On regrette ensuite le manque de prise de risque de la part de J.J. Abrams par rapport à l’histoire des personnages, excepté pour celle de Finn, au traitement intéressant. Cette sensation de “déjà-vu”, malgré l’existence d’analogies aux précédents épisodes (typiques de ce qui avait été fait par George Lucas dans la prélogie, mais ici inversées), peut donner au spectateur l’impression d’un « trop plein » de références, voire d’un fan-service important, qui dessert certains aspects du film. Il est relativement dommage qu’une menace plus insidieuse n’ait pas été introduite subtilement  car ici, elle est amenée de manière assez brute. Il est difficile de comprendre par ailleurs quels sont les réels objectifs du Premier Ordre.  Finalement, en sortant de la salle, on peut avoir la sensation que l’Episode VII ne nous offre pas de nouveaux éléments à explorer dans cet univers, mais plutôt une histoire qui se répète continuellement avec quelques petits changements. On peut toutefois saluer l’idée d’introduire un Stormtrooper (Finn) en tant que personnage principal, car il apporte un vent de fraîcheur dans tous ces aspects familiers au spectateur. Par moments, on a même la sensation que c’est lui le héros du film, puisque Rey, censée être le personnage central, ne prend pas de réelles décisions majeures. Elle est même traitée parfois de façon assez superficielle.
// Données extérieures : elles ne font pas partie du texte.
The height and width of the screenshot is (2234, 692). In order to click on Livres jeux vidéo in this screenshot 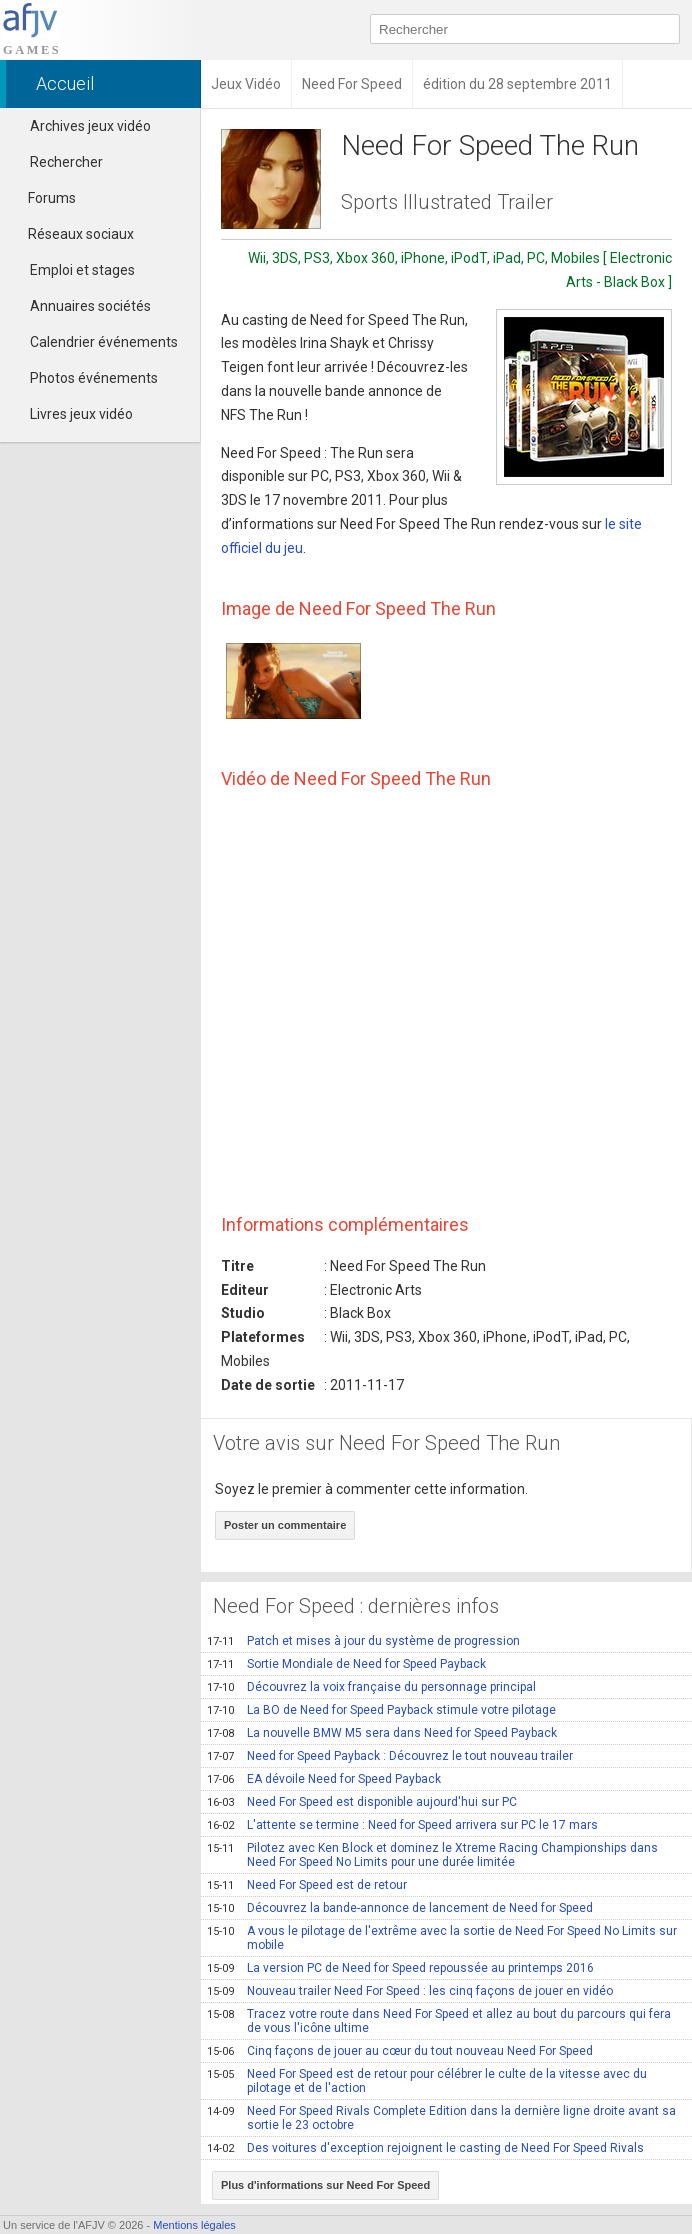, I will do `click(81, 414)`.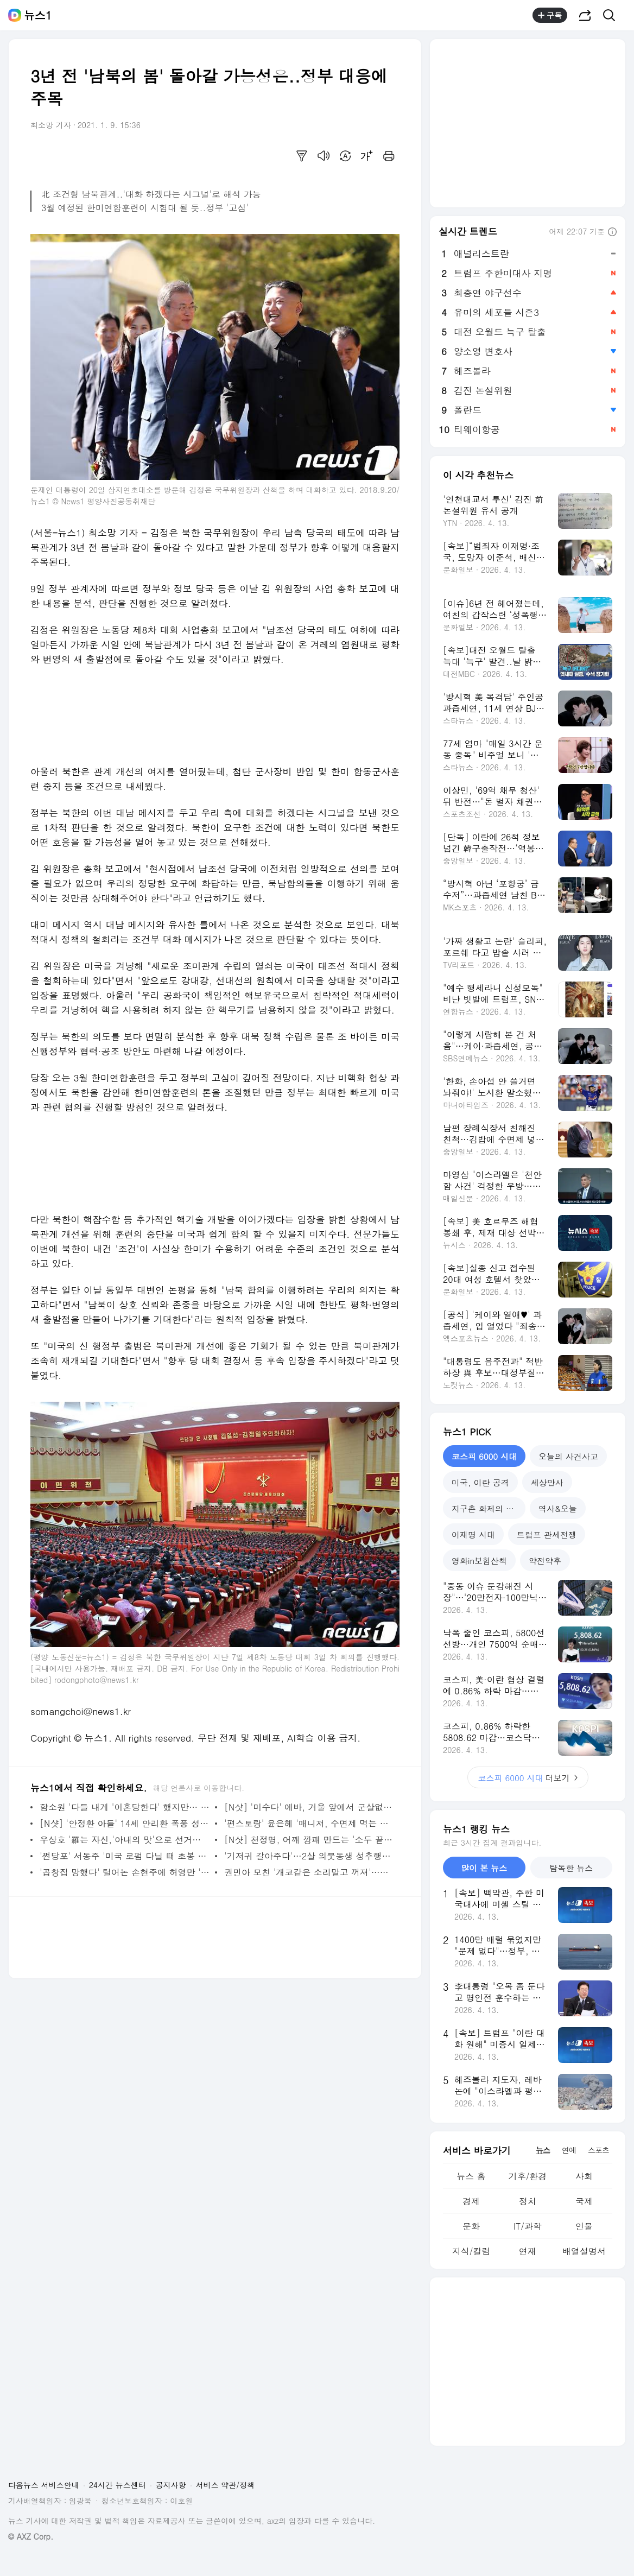 Image resolution: width=634 pixels, height=2576 pixels. I want to click on 영화in보험산책 [tab], so click(479, 1560).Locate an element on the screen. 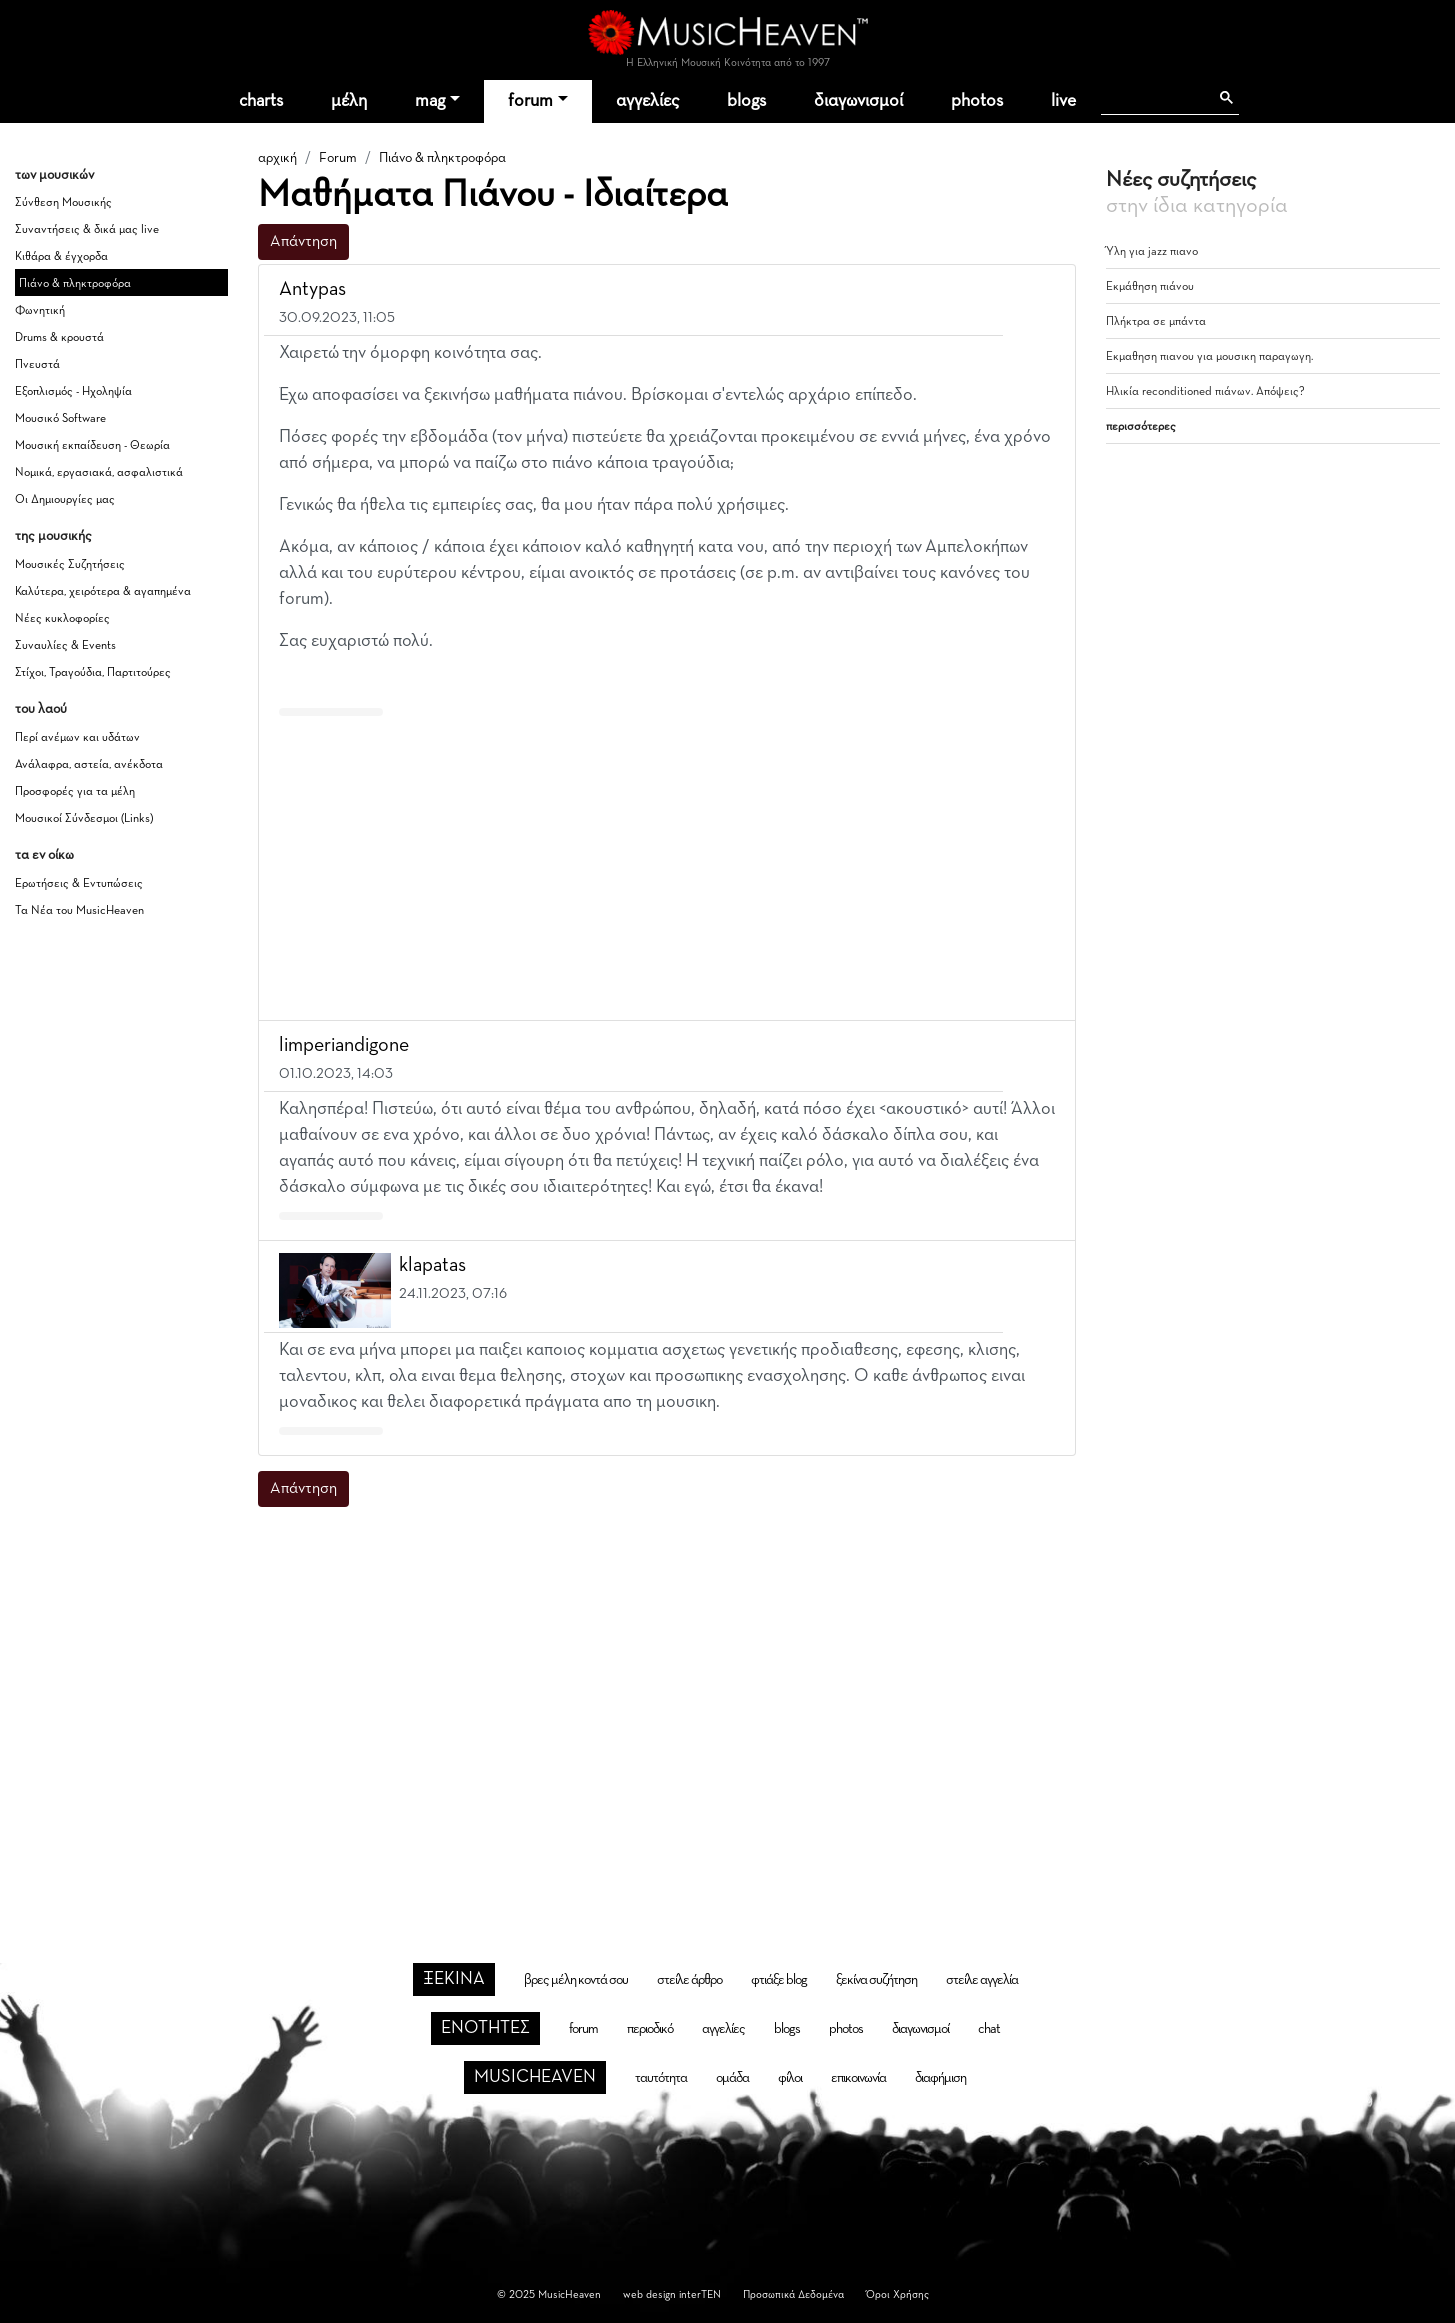  Στίχοι, Τραγούδια, Παρτιτούρες is located at coordinates (93, 673).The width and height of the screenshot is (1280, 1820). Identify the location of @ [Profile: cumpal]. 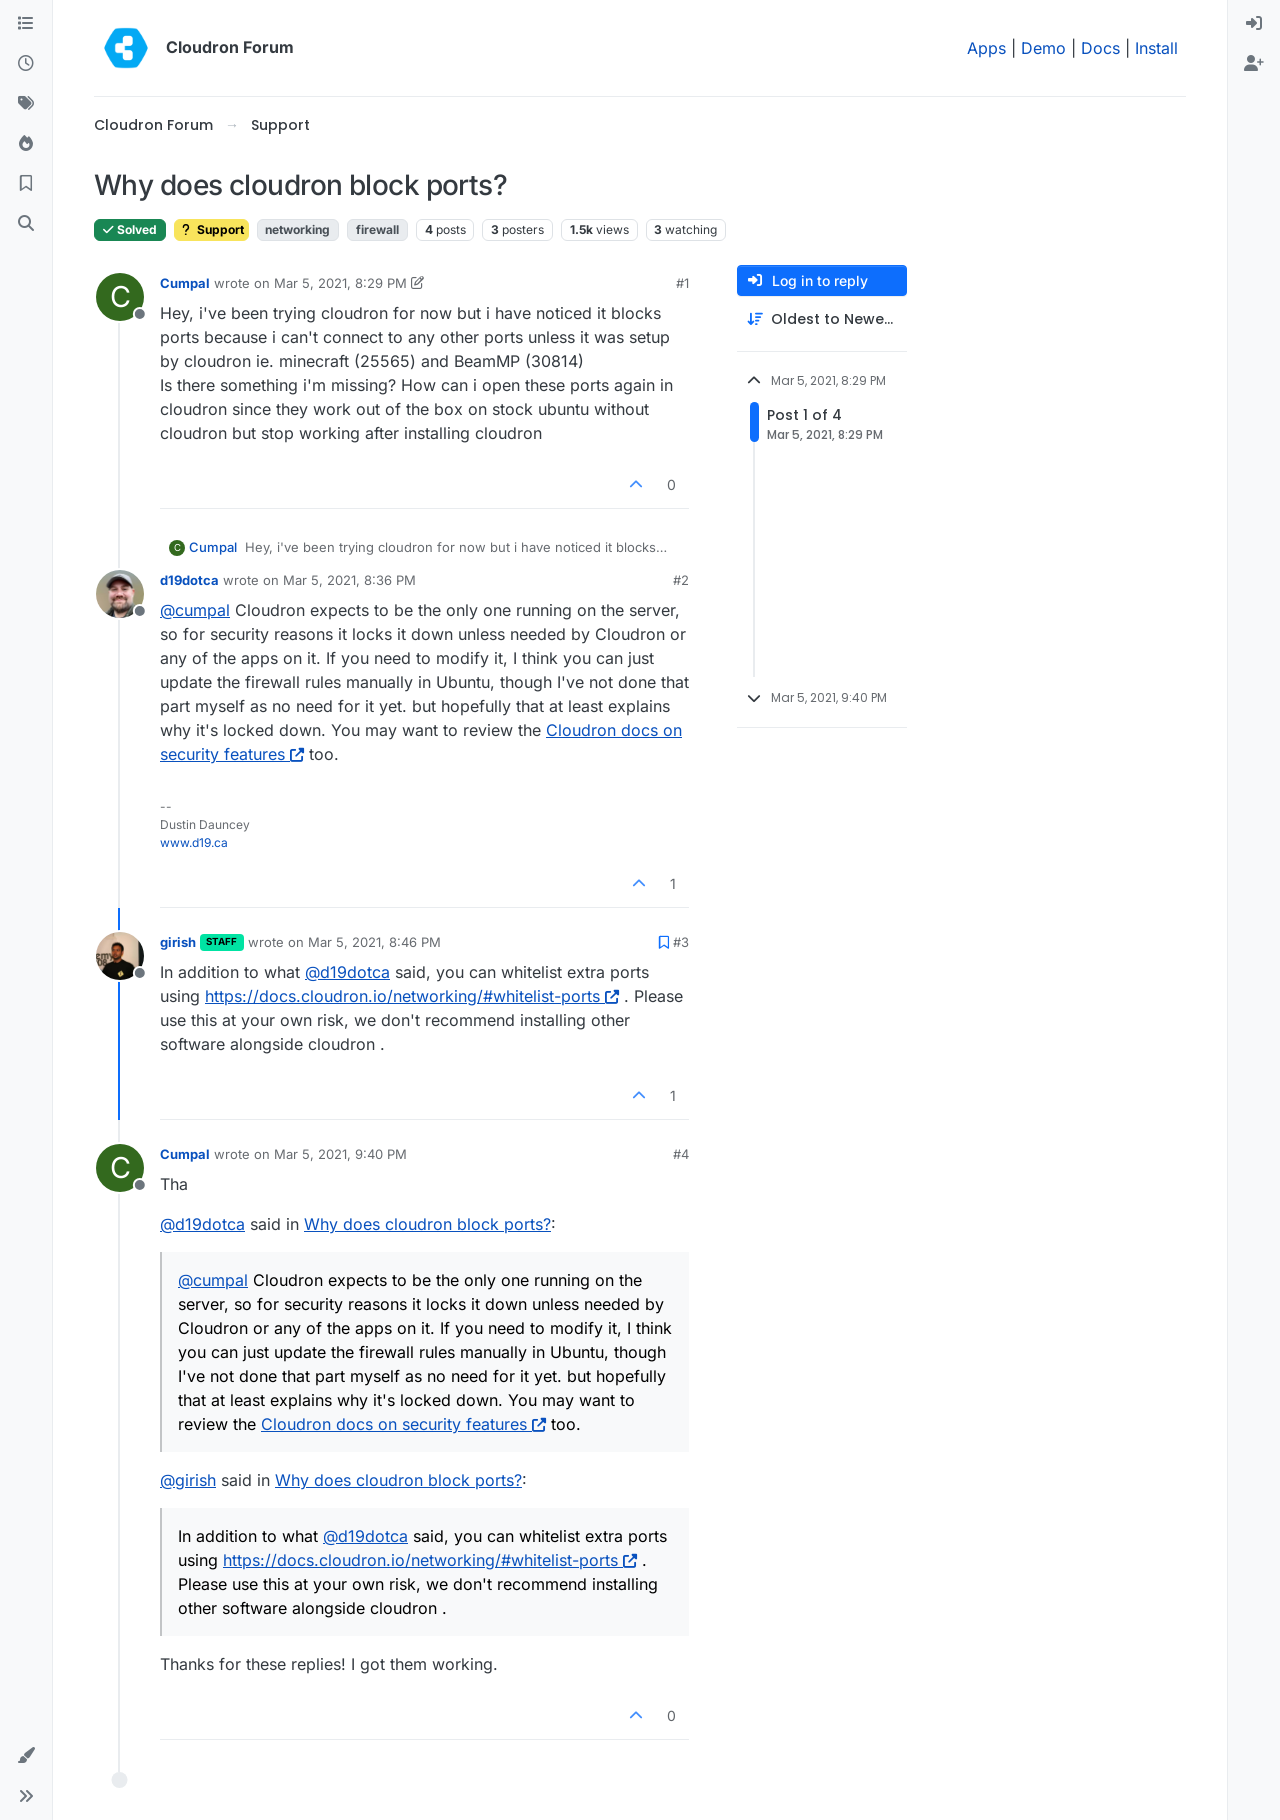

L’alternance entre action et dialogues caustiques est agréable, au service, encore une fois, d’un scénario trop prévisible… si l’on a vu les épisodes précédents ! Avec une totale ignorance de ce qui précède, Le Réveil de la Force peut s’avérer beaucoup plus intéressant et novateur, tant les thèmes « historiques » sont présents, de la saga familiale à la lutte du Bien contre le Mal, en passant par l’utilisation du sabre laser. Reste à savoir de quel côté vous vous trouvez : novices ou maîtres jedi !

On suit néanmoins les péripéties des personnages avec des yeux d’enfants, parfois réjouis ou émerveillés. On apprécie particulièrement le petit droïde BB-8 et les effets spéciaux. A l’opposé de George Lucas, se repaissant dans d’interminables et déplaisants effets spéciaux dans sa dernière trilogie, J.J. Abrams revient à une heureuse sobriété, plus proche des effets des années 80. Le rendu est bien entendu plus fluide qu’à cette époque, mais les effets numériques sont ici utilisés avec plus de parcimonie et sans présomption. La photographie, efficace et d’une belle qualité, utilise une 3D sans tape-à-l’œil. On serait même prêts à réclamer un peu plus de mouvements plongeants dans les combats spatiaux. Hormis un plan où un immense vaisseau semble sortir de l’écran, la 3D ne sert absolument à rien. Les effets de profondeurs sont souvent très peu appuyés et on a la légère impression que dans ce cas précis, elle est juste un très bon moyen d’augmenter le prix du billet.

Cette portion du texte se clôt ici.